The Greeley Board of Educationrecently stood up to parent challenges on four other books. The school food fights have moved from the cafeteria to the library, with parents lobbing the tomatoes.

If librarians are the new referees in the culture wars, where does that leave the kids they serve? Especially the weird, frightened, and different ones? They’re seeing the world from the outside—or possibly, from way ahead of the rest of us.

But who can see better, or more objectively, than a kid—or a writer—who stands apart? The weird kids especially need reassurance that their perspectives are valuable.

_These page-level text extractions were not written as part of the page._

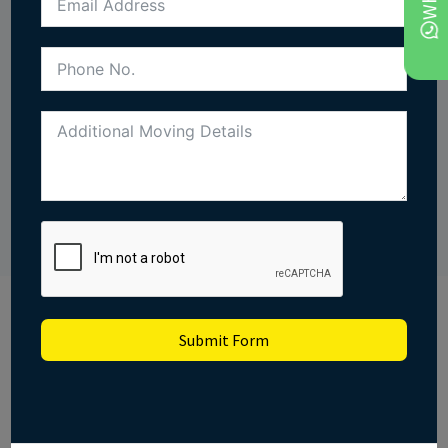
straightforward. Our coverage runs UK-wide, so we
can take you anywhere in one trip and save the cost
of a second hire.
CALL US
GET FREE QUOTE
Submit Form
Looking for a man and
van quote in Epsom?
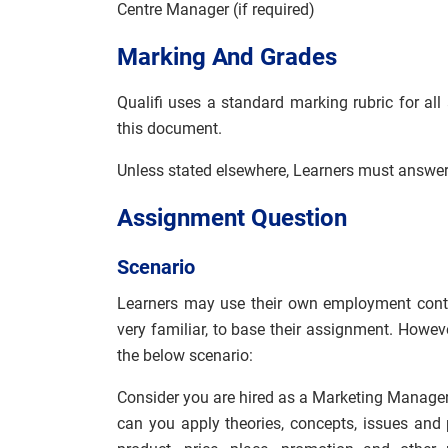
Centre Manager (if required)
Marking And Grades
Qualifi uses a standard marking rubric for all
this document.
Unless stated elsewhere, Learners must answer 
Assignment Question
Scenario
Learners may use their own employment contex
very familiar, to base their assignment. Howeve
the below scenario:
Consider you are hired as a Marketing Manager 
can you apply theories, concepts, issues and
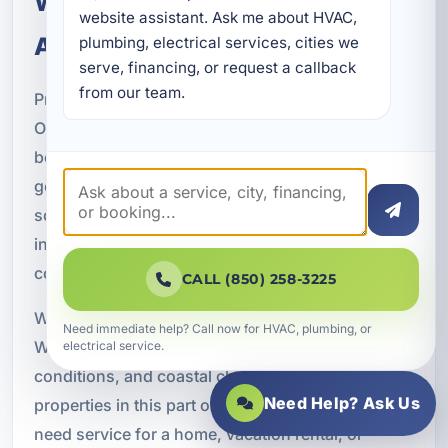
Why Property Owners Choose
website assistant. Ask me about HVAC, 
A Superior Mechanical
plumbing, electrical services, cities we 
serve, financing, or request a callback 
from our team.
Property owners throughout Cinco Bayou and
Okaloosa County choose A Superior Mechanical
because we provide licensed electrical service,
generator expertise, and complete backup power
solutions. Our electricians understand how to
install and maintain generator systems safely and
correctly.
CALL (850) 258-3225
We also bring local experience to every project.
Need immediate help? Call now for HVAC, plumbing, or
We understand the outage risks, storm
electrical service.
conditions, and coastal challenges that affect
Need Help? Ask Us
properties in this part of Florida. Whether you
need service for a home, vacation rental, or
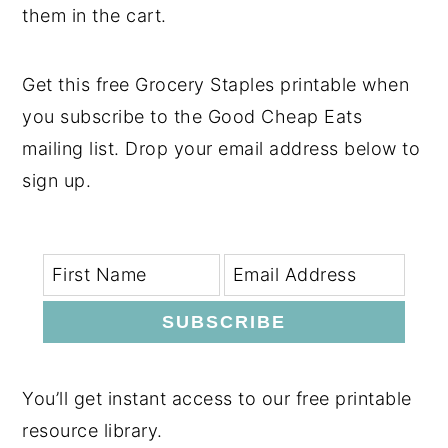
them in the cart.
Get this free Grocery Staples printable when
you subscribe to the Good Cheap Eats
mailing list. Drop your email address below to
sign up.
SUBSCRIBE
You’ll get instant access to our free printable
resource library.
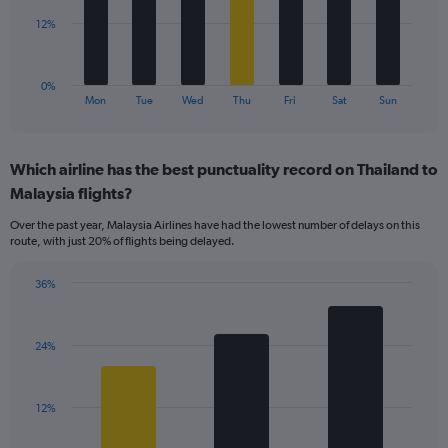
0
to
The
12%
36.
chart
has
1
0%
X
End
Mon
Tue
Wed
Thu
Fri
Sat
Sun
of
axis
interactive
displaying
chart
categories.
Which airline has the best punctuality record on Thailand to
Range:
Malaysia flights?
7
categories.
Over the past year, Malaysia Airlines have had the lowest number of delays on this
The
route, with just 20% of flights being delayed.
chart
has
36%
1
Bar
Chart
Y
graphic.
chart
axis
with
displaying
24%
3
values.
bars.
Range:
0
The
12%
to
chart
36.
has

The right book—the kind a librarian knows to recommend—can open a door to an unimagined world. One that’s unimaginable to parents, to the school board, to the internet crank. But it may be the world that a 12-year-old grows up to live in, because she helps create it herself.

Peter Moore is a writer and illustrator living in Fort Collins. He is a columnist/cartoonist for the Colorado Sun, and posts drawings and commentary at petermoore.substack.com. In former lifetimes he was editor of Men’s Health, interim editor of Backpacker, and articles editor (no foolin’) of Playboy.